Baugenehmigung

Grünes Licht für Trainingsstätte der starken Männer in Wanne

Reiner Katzula kann endlich die Gründung eines Kraftsportvereins angehen: Die Stadt hat ihm eine Baugenehmigung fürs ehemalige Schützenheim an der Rathausstraße in Wanne erteil. Foto:Ralph Bodemer

Reiner Katzula kann endlich die Gründung eines Kraftsportvereins angehen: Die Stadt hat ihm eine Baugenehmigung fürs ehemalige Schützenheim an der Rathausstraße in Wanne erteil. Foto:Ralph Bodemer

Herne.   Nach einer Hängepartie haben Reiner Katzula und seine Strongmen die Genehmigung für den Umbau einer Trainingsstätte erhalten. Was geplant ist.
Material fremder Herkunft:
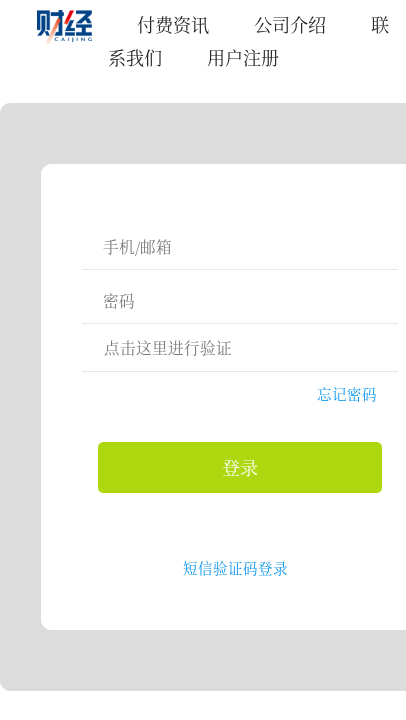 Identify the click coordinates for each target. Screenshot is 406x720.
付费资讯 (173, 24)
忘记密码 (347, 393)
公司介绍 (290, 24)
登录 (240, 467)
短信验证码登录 (235, 567)
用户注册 (243, 57) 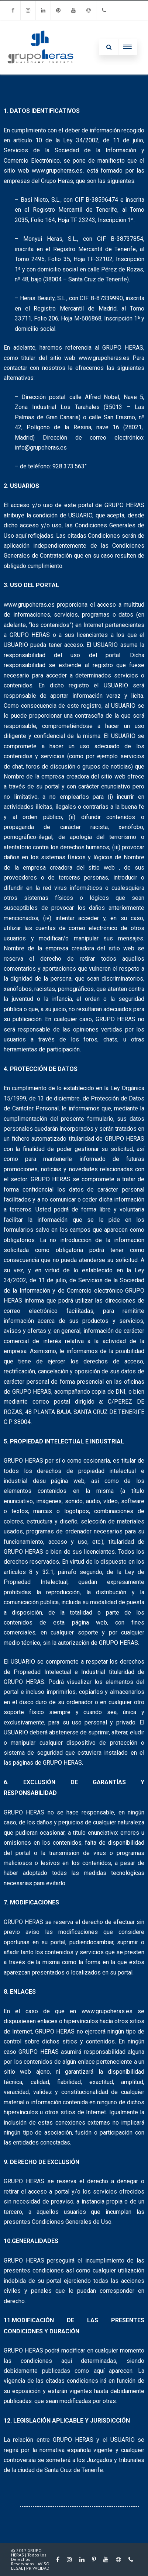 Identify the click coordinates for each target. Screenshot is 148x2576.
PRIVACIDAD (37, 2568) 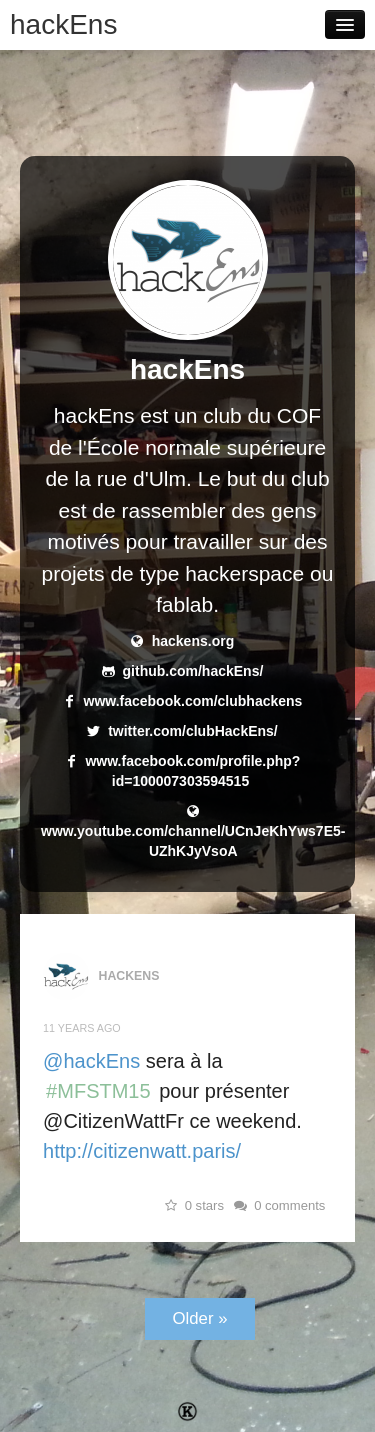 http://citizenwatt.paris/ (142, 1151)
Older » (199, 1318)
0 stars (192, 1205)
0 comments (278, 1205)
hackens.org (193, 641)
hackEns (63, 24)
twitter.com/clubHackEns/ (193, 731)
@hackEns (91, 1061)
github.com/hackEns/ (193, 671)
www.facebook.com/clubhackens (193, 701)
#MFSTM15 (98, 1091) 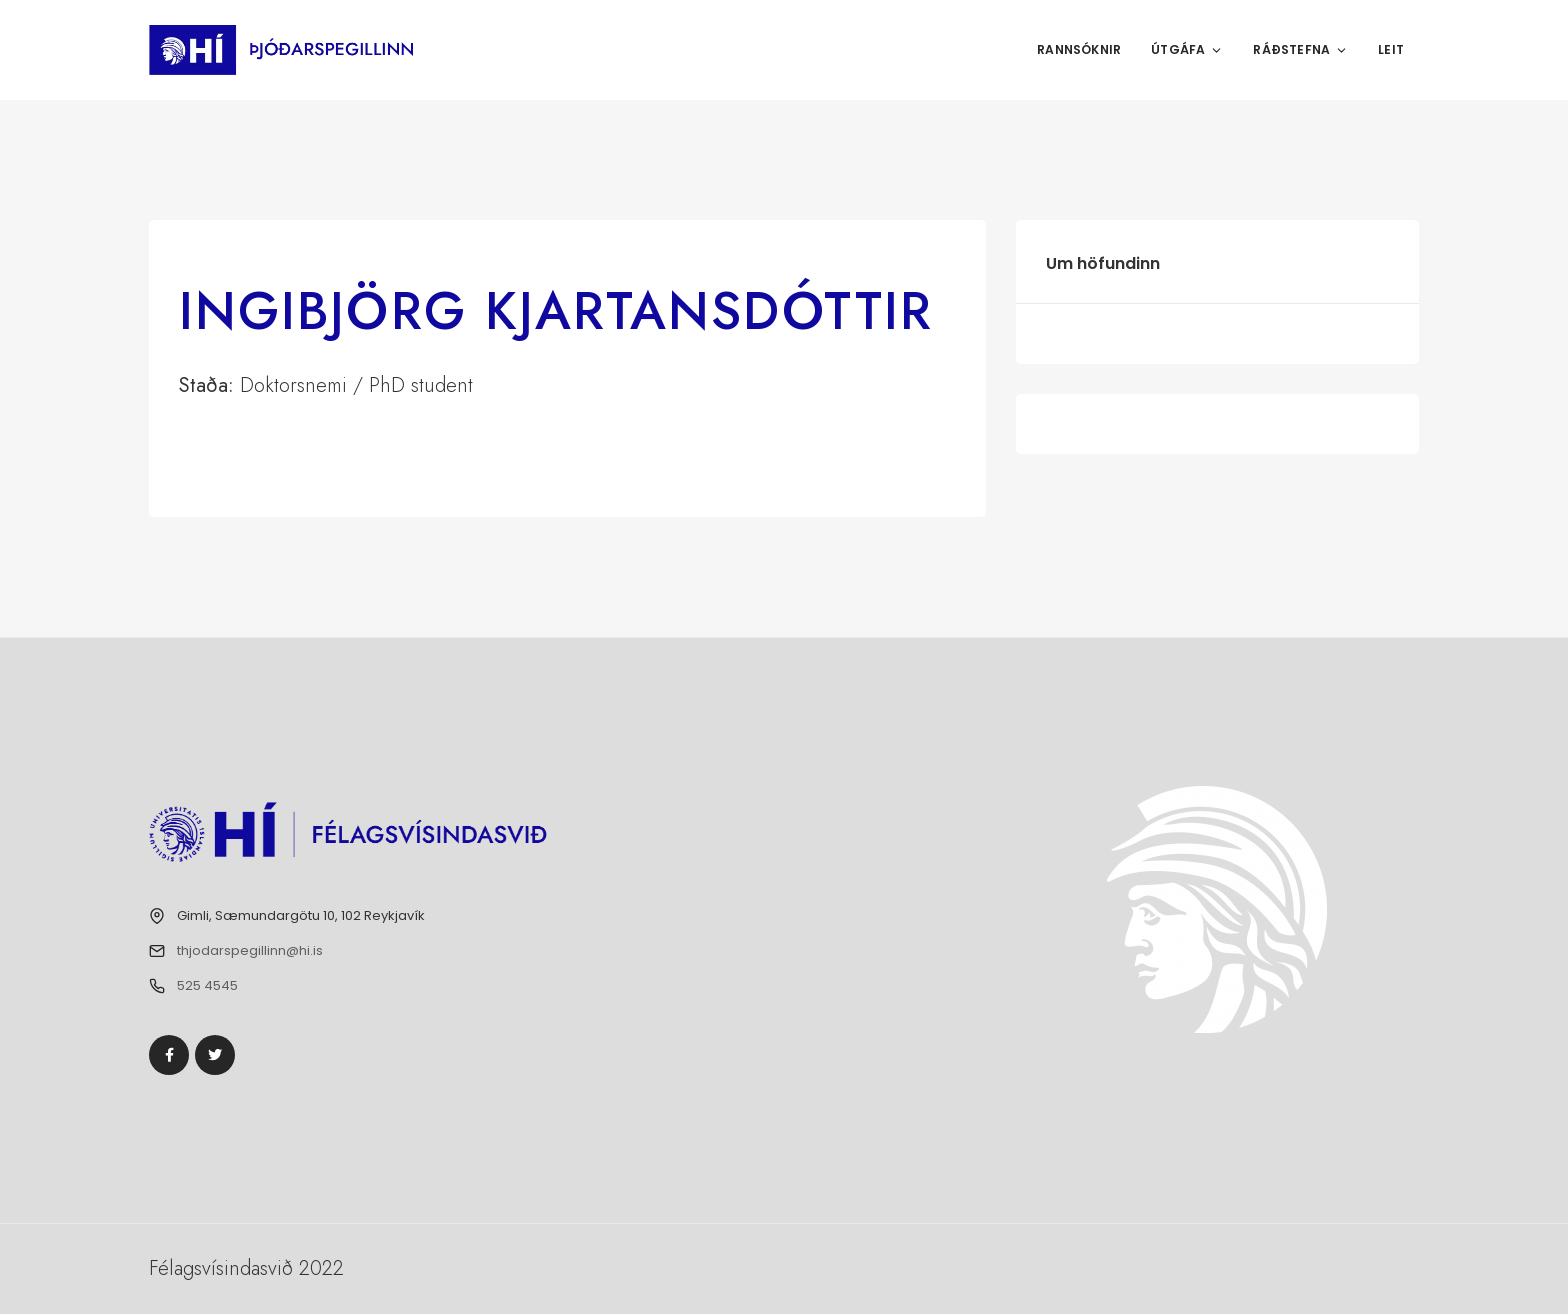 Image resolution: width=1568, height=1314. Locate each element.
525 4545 (207, 985)
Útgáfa (1187, 49)
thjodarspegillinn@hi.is (250, 950)
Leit (1391, 49)
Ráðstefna (1300, 49)
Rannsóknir (1079, 49) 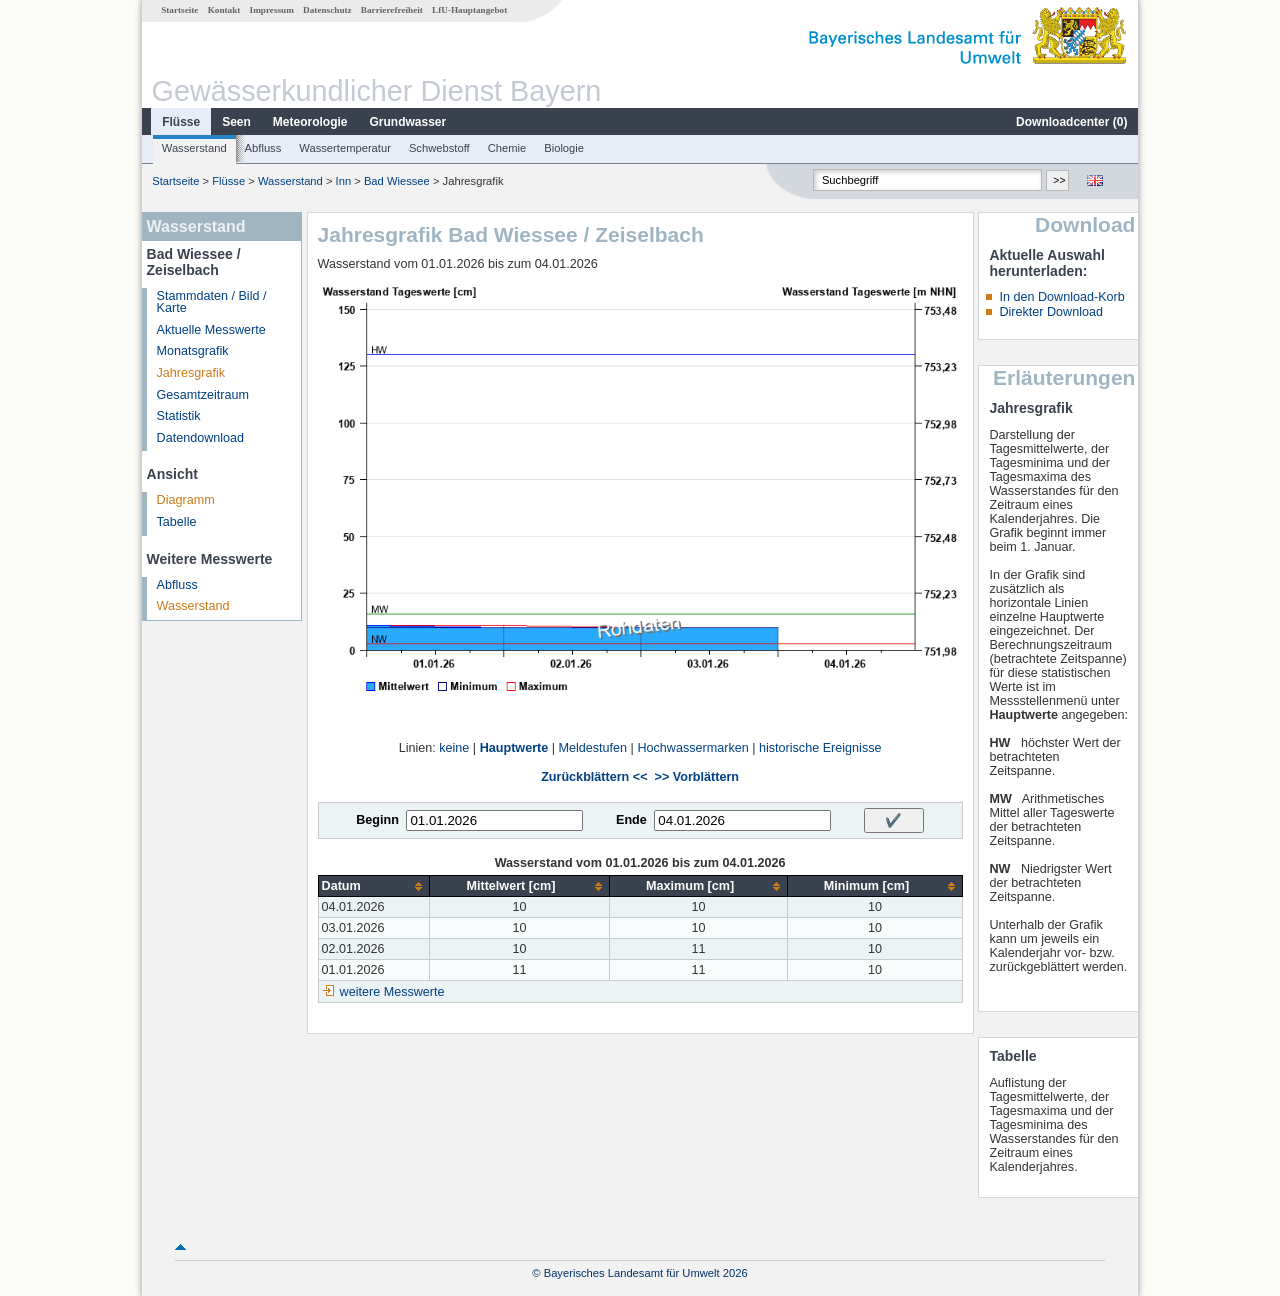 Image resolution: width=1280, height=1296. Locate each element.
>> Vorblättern (697, 777)
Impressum (272, 10)
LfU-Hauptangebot (469, 10)
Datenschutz (327, 10)
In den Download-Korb (1061, 297)
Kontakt (224, 10)
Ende (631, 820)
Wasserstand (194, 148)
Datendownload (201, 438)
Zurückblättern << (594, 777)
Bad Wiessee (397, 181)
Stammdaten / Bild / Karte (212, 302)
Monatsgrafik (193, 351)
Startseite (179, 10)
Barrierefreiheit (392, 10)
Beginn (377, 820)
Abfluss (263, 148)
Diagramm (186, 500)
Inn (344, 181)
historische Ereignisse (820, 748)
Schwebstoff (439, 148)
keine (454, 748)
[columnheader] (374, 886)
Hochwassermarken (692, 748)
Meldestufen (593, 748)
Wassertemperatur (345, 148)
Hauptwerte (514, 748)
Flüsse (181, 122)
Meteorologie (310, 122)
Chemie (507, 148)
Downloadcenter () (1071, 122)
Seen (236, 122)
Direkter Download (1051, 312)
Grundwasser (408, 122)
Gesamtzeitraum (203, 395)
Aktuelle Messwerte (211, 330)
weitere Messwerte (392, 992)
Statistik (179, 416)
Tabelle (177, 522)
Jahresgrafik (191, 373)
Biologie (564, 148)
„Starke Männer ringen um eine Trainingsstätte“ hatte die WAZ Herne am 16. November getitelt. In dem Bericht ging es um den eineinhalbjährigen Kampf von Reiner Katzula um eine Baugenehmigung für eine Trainingsstätte des zu gründenden Vereins Strongmen Herne 2017.

Nur wenige Tage nach dem Bericht (und auch durch den Bericht?) hat Katzula dieses Ringen gewonnen: Die Stadt hat ihm endlich eine Genehmigung zum Umbau des früheren Domizils des Bürgerschützenvereins Wanne-Eickel an der Rathausstraße erteilt.

„Ich bin der Stadt und den zuständigen Mitarbeitern dankbar, dass es nun doch geklappt hat“, sagt der 64-jährige Kraftsportler. Er hätte sich allerdings gewünscht, dass er auf seinen persönlichen Brief an Oberbürgermeister Frank Dudda eine Antwort erhält.

Bis zum Frühsommer soll umgebaut werden

Das ist nun Schnee von gestern: Katzula will kräftig in die Hände spucken und den Umbau des ehemaligen Vereinsheims mit angeschlossenem Schießstand angehen. Bis zum Frühsommer will er den 50 Meter langen Schießstand so weit umbauen, dass er dort mit Gleichgesinnten Lkw-Reifen und andere Schwergewichte stemmen kann.

Außerdem soll das Haus, das in Besitz des städtischen Gebäudemanagements ist, einen Farbanstrich erhalten. Eine Dusche soll ebenfalls eingebaut werden.

Die Spuren des Schützenvereins sollen natürlich nach und nach beseitigt werden – zuallererst der Hirschkopf neben dem Eingang der städtischen Immobilie. Frei nach dem Motto: Hirsch tot, Verein ins Leben gerufen.